## What the exercise asks
Find the string "Phone" in the records and copy each line where it occurs.
--- Extracted entries Enclosed Below ---
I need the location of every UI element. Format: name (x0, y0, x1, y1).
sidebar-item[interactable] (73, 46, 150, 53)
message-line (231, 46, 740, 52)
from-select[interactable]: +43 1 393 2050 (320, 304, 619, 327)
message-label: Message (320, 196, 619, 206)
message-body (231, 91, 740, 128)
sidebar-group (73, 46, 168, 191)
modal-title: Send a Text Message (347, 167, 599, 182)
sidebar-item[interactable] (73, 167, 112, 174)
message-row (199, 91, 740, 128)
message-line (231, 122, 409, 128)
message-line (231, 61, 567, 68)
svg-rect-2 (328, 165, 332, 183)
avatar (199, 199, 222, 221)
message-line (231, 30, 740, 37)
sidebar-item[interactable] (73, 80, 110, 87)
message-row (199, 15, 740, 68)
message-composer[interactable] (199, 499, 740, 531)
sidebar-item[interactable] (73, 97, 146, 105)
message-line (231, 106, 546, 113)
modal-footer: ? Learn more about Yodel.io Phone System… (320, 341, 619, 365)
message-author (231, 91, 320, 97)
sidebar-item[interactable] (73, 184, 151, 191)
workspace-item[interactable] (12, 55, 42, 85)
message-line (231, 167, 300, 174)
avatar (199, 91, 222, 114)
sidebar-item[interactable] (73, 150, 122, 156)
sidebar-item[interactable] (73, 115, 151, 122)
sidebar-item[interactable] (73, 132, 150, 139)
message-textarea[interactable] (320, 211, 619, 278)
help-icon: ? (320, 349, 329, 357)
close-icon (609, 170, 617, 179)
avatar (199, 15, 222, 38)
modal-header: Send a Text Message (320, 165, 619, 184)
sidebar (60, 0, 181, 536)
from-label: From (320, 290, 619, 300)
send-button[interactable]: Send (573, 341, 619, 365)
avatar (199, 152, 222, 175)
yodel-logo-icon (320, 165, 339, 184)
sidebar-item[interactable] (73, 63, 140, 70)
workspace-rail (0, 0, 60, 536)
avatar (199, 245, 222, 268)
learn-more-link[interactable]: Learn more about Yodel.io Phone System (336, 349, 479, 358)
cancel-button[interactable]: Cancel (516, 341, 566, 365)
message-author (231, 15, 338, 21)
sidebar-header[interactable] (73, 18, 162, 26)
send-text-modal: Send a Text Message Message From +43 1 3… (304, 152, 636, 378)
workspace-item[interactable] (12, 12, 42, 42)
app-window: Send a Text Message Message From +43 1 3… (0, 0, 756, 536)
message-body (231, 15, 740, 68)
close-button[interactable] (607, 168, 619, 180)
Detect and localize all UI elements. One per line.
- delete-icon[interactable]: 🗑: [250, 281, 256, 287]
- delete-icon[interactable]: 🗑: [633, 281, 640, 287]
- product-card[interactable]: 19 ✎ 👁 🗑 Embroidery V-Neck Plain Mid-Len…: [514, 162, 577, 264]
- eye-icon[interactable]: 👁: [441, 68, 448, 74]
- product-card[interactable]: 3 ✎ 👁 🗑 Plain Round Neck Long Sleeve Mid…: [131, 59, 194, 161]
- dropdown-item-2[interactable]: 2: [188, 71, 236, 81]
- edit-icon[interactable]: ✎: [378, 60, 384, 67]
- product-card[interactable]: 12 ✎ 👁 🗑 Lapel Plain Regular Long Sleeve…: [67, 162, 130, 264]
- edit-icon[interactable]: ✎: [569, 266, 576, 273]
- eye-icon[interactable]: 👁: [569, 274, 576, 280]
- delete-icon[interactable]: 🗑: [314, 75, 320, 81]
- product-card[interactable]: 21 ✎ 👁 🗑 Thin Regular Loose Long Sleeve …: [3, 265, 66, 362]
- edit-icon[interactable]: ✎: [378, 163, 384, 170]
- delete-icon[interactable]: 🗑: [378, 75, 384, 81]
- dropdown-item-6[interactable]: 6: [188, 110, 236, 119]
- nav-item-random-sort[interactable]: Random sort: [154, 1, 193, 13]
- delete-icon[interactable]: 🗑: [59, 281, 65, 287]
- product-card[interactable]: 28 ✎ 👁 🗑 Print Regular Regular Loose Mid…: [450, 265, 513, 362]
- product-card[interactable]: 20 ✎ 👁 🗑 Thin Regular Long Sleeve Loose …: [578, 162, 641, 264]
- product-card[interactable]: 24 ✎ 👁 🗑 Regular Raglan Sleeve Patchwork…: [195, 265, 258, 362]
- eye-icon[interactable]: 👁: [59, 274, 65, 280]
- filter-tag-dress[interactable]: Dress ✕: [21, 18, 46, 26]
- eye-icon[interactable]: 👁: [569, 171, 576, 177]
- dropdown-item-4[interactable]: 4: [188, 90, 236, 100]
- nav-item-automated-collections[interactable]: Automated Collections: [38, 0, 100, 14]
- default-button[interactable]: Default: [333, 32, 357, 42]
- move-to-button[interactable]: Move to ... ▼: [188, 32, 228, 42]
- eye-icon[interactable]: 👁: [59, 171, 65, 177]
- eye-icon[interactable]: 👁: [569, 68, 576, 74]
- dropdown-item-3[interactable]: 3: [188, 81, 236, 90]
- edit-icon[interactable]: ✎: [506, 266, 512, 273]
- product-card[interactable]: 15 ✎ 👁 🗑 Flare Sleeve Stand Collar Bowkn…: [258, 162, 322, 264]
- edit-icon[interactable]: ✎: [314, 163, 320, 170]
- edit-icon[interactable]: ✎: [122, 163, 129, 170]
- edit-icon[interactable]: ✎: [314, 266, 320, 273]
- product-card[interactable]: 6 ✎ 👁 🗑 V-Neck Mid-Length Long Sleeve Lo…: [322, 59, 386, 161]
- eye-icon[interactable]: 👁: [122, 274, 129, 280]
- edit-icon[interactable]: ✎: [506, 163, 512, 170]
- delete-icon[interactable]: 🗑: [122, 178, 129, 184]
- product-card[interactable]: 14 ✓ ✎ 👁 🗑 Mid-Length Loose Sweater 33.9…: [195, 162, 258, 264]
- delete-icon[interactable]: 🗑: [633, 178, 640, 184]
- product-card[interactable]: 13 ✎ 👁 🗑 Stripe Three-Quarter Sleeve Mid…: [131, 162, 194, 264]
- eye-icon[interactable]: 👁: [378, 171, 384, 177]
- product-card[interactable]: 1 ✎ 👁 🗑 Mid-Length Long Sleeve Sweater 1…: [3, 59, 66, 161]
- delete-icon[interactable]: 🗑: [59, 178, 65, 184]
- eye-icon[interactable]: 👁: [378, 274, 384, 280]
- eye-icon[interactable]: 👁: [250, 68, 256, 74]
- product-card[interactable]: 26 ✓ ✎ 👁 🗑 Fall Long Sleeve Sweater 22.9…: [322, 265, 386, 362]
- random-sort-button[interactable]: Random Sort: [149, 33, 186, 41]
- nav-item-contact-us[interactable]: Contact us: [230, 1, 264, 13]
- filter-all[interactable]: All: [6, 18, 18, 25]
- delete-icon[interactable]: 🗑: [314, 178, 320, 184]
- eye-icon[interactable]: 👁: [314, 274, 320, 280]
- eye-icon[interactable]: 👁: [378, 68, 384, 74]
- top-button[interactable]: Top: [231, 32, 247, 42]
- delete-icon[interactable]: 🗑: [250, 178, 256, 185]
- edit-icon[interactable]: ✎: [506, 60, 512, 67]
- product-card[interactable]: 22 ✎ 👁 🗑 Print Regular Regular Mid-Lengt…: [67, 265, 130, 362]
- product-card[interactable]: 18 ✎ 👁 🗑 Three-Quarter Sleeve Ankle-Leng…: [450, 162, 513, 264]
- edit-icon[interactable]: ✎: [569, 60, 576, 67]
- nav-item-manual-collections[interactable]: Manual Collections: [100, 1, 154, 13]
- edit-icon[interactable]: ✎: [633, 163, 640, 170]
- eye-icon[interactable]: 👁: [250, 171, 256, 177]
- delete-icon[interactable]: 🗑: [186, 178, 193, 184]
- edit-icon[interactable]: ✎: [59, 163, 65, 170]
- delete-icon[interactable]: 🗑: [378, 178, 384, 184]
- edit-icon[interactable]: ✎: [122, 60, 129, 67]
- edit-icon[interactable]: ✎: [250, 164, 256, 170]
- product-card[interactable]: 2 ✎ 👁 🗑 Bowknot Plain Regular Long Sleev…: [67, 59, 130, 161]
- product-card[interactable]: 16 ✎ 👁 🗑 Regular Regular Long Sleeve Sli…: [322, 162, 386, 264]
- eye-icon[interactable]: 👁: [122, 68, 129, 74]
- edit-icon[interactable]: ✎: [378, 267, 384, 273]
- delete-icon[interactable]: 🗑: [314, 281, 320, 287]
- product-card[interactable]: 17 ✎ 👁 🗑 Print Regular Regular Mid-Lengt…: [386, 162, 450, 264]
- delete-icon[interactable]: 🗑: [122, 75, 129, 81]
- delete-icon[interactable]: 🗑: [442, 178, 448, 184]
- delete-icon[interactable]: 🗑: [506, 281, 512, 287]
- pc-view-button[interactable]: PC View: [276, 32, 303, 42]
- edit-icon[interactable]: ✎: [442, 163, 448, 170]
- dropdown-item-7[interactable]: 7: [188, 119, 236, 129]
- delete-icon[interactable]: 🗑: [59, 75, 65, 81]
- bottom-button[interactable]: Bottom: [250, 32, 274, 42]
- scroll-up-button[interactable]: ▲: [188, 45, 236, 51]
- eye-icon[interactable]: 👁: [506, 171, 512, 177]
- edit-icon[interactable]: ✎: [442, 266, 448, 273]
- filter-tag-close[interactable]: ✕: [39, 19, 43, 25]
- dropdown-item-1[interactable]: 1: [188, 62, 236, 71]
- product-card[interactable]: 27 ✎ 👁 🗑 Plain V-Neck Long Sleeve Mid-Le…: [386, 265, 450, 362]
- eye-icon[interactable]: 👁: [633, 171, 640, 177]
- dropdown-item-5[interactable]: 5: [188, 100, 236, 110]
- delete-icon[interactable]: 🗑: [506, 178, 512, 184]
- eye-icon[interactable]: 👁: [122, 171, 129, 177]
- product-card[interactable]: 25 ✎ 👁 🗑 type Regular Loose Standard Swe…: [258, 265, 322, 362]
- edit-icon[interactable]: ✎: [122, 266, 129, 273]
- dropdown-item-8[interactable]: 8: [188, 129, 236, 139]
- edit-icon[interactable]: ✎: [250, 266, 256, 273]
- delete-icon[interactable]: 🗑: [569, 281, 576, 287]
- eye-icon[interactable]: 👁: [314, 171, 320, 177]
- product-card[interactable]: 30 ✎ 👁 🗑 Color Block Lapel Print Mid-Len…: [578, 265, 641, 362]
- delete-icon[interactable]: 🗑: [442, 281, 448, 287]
--- End of Enclosed Extracted entries ---
--- Extracted entries Enclosed Below ---
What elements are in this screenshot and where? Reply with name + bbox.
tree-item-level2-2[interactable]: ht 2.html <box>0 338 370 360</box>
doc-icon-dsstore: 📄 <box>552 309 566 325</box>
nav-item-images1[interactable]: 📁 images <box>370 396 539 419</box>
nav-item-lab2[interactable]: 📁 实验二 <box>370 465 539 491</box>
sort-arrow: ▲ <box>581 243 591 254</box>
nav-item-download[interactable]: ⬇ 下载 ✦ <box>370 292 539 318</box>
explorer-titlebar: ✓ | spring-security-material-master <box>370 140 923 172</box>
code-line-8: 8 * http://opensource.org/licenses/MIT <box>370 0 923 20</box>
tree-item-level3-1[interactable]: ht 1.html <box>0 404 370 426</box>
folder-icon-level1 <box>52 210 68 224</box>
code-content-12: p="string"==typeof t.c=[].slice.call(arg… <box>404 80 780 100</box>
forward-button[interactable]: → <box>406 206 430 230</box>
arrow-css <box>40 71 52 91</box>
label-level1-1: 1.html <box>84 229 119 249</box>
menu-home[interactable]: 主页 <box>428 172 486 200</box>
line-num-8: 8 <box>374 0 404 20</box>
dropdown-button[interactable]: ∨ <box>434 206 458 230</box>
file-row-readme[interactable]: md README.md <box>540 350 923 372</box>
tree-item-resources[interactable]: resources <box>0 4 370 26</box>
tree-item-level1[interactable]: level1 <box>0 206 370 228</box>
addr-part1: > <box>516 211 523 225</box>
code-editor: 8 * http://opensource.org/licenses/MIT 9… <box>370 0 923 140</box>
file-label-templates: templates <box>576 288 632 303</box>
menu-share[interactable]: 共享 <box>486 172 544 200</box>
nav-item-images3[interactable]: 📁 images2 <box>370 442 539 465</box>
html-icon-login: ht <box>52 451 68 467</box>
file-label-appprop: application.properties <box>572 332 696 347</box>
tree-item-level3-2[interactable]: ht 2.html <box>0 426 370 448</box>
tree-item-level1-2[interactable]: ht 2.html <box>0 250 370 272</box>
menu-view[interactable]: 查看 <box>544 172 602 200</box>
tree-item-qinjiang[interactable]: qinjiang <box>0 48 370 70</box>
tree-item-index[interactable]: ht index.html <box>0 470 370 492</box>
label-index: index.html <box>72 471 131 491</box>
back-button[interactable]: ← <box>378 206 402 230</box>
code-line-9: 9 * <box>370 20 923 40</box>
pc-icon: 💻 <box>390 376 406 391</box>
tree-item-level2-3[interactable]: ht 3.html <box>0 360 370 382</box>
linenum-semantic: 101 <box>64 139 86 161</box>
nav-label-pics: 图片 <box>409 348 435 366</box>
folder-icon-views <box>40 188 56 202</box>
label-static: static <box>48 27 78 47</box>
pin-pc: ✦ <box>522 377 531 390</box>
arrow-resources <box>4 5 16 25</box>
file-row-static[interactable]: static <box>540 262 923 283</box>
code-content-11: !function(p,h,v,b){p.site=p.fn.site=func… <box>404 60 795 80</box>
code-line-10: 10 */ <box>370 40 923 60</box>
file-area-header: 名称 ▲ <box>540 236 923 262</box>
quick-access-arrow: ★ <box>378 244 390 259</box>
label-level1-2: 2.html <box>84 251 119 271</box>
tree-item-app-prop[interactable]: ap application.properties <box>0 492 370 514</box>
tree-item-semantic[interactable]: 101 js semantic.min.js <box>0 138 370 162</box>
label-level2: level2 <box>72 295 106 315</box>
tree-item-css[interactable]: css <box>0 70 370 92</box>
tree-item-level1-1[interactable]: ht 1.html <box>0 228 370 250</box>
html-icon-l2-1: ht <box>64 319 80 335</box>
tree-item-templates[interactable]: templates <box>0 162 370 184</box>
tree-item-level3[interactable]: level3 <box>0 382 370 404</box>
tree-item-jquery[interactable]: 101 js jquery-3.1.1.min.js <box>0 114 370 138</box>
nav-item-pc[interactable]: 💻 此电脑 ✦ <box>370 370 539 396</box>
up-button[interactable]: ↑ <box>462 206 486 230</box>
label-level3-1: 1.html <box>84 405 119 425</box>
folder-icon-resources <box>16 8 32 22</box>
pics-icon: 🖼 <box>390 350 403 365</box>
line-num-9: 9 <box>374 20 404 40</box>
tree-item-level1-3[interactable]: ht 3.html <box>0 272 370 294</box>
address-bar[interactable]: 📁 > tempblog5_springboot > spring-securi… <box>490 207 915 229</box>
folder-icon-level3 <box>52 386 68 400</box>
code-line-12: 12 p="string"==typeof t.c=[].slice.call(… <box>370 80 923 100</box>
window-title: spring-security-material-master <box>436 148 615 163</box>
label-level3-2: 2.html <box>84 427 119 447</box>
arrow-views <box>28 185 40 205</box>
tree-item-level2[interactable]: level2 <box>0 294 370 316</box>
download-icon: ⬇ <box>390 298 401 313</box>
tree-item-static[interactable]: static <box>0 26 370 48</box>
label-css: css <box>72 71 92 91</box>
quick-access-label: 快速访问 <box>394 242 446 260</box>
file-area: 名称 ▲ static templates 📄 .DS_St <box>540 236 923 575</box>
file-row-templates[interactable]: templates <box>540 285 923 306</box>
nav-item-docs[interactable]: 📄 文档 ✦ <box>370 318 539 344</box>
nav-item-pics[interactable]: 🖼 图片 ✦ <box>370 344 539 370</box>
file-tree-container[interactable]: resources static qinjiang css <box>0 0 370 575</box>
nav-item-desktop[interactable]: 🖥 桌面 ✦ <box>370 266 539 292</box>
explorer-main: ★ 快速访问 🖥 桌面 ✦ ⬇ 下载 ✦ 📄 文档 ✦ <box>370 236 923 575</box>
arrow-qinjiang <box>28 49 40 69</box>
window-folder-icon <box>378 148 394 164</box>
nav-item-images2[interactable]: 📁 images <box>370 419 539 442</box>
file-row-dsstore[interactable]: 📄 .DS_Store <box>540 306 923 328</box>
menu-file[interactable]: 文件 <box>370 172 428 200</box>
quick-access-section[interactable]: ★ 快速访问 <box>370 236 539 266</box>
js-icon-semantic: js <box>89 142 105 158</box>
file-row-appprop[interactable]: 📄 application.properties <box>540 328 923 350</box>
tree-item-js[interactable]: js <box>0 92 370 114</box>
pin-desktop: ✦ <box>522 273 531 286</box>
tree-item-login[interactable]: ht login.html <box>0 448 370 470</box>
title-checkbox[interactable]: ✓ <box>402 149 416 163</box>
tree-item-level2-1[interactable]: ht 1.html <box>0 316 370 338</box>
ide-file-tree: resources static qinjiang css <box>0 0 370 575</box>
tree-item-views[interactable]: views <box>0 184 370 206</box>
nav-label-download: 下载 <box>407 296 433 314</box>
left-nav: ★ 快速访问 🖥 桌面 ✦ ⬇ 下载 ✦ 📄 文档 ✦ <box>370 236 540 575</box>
--- End of Enclosed Extracted entries ---
--- Extracted entries Enclosed Below ---
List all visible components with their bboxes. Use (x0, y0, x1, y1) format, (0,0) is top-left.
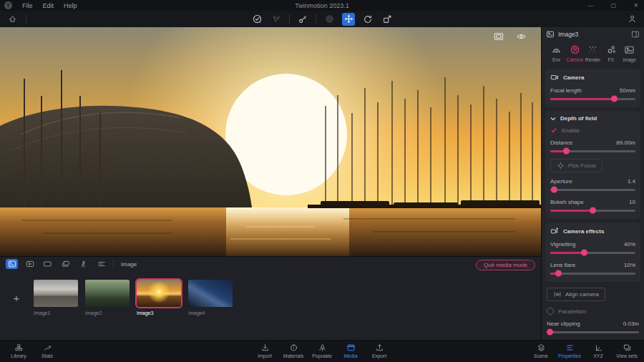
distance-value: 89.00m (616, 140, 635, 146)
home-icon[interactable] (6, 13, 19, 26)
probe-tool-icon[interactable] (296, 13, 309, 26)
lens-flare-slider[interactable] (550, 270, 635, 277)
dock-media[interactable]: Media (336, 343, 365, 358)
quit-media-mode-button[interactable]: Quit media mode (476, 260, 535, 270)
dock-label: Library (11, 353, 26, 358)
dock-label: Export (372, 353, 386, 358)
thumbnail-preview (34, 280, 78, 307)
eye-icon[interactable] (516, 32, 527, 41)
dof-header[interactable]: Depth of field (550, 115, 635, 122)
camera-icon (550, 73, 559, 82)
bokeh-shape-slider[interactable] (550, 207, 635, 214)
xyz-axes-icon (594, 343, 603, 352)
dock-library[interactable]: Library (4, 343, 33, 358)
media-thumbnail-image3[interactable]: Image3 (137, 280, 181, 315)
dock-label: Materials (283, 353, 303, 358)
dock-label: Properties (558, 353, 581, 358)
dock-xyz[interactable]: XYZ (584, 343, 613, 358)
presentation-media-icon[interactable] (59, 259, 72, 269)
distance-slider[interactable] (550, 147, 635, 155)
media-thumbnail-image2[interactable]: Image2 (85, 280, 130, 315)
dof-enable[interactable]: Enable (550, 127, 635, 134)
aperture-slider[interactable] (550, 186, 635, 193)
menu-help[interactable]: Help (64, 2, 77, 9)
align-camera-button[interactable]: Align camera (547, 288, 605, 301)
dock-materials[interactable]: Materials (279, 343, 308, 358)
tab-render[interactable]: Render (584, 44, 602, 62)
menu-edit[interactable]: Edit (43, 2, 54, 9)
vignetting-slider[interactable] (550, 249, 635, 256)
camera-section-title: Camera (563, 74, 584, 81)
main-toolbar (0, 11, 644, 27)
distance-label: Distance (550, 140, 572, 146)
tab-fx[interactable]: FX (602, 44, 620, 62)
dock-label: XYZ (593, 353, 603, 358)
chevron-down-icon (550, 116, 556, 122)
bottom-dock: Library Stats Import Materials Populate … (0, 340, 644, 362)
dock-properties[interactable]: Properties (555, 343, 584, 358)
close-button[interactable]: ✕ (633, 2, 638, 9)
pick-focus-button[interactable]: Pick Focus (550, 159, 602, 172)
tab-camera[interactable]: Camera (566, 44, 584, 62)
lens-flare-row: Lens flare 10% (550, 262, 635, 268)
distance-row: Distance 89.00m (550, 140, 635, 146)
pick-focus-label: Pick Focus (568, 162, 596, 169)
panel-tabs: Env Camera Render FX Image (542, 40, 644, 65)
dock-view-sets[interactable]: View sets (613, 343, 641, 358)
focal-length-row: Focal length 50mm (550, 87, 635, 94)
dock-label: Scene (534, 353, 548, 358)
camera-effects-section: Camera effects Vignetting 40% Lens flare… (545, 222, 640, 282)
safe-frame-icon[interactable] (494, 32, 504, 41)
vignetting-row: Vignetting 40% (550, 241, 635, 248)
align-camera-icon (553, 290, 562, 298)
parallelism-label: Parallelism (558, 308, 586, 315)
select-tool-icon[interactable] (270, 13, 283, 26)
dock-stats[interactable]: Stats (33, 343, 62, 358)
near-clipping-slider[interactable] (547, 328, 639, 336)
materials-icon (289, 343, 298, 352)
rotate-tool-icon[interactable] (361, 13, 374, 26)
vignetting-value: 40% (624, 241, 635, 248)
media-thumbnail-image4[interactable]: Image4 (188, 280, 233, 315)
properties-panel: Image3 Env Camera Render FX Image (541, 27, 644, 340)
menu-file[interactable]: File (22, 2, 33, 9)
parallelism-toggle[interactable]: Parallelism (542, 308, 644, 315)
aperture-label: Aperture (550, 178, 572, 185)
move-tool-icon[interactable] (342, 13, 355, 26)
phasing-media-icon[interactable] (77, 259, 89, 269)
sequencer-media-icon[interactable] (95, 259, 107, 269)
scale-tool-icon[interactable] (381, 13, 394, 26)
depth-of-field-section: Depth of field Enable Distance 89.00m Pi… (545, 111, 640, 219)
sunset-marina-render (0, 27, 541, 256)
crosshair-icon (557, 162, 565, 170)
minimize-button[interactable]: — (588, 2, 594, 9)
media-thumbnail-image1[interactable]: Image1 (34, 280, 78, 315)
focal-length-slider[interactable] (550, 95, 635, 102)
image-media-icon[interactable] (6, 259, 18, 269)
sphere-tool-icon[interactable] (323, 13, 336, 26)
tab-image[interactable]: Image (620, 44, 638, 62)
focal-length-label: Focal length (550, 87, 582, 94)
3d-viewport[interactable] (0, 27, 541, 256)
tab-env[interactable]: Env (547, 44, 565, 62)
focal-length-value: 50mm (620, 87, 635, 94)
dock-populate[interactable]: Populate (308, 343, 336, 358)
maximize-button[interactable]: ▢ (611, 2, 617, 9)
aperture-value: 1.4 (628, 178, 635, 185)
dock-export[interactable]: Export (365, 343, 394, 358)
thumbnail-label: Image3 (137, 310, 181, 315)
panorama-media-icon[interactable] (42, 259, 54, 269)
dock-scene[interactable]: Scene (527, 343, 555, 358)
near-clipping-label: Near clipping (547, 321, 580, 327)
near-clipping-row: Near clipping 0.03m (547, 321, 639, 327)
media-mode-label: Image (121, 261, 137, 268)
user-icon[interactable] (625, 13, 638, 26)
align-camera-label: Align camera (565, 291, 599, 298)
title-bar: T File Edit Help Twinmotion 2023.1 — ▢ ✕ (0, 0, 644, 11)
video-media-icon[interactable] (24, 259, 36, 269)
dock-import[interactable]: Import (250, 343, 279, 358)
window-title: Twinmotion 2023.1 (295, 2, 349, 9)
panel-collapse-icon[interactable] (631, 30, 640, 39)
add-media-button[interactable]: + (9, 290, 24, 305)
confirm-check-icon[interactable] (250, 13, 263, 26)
--- End of Enclosed Extracted entries ---
## Result for this task
modal-footer: ? Learn more about Yodel.io Phone System… (320, 341, 619, 365)
learn-more-link[interactable]: Learn more about Yodel.io Phone System (336, 349, 479, 358)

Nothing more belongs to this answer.